# PROBLEM DETAILS
From the data below, repeat exactly the lines from the line with "Замена фильтров ГБО своими руками" to the line with "Поставил на Dodge тормоза PowerStop", both included.

# PROVIDED DATA
##############################
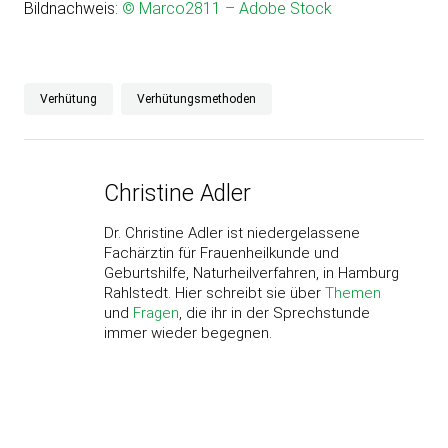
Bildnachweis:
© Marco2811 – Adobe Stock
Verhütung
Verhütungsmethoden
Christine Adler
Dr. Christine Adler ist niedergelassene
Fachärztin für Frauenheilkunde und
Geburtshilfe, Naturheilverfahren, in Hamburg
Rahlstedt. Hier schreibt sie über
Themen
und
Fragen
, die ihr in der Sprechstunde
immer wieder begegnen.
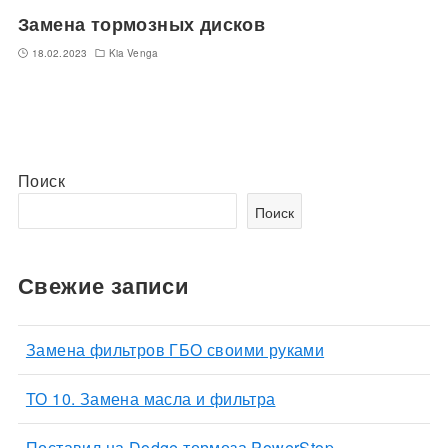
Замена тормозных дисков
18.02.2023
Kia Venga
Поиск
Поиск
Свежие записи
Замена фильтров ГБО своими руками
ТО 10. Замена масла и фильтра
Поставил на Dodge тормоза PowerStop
##############################
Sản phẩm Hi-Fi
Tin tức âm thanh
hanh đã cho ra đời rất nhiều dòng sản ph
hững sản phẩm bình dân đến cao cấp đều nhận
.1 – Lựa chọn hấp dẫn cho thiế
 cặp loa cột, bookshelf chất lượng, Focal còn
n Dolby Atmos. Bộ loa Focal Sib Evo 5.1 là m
##############################
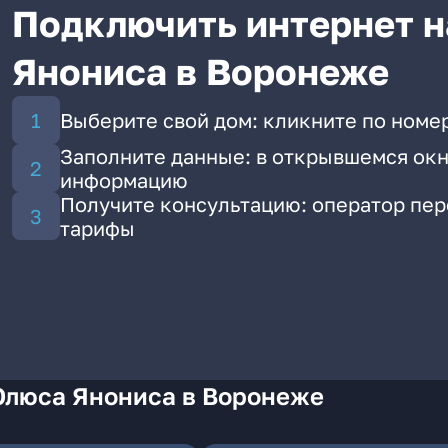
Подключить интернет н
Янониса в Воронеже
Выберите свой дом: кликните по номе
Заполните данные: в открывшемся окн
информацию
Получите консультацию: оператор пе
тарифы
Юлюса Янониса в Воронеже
##############################
# SOLVED PROBLEM
Замена фильтров ГБО своими руками
ТО 10. Замена масла и фильтра
Поставил на Dodge тормоза PowerStop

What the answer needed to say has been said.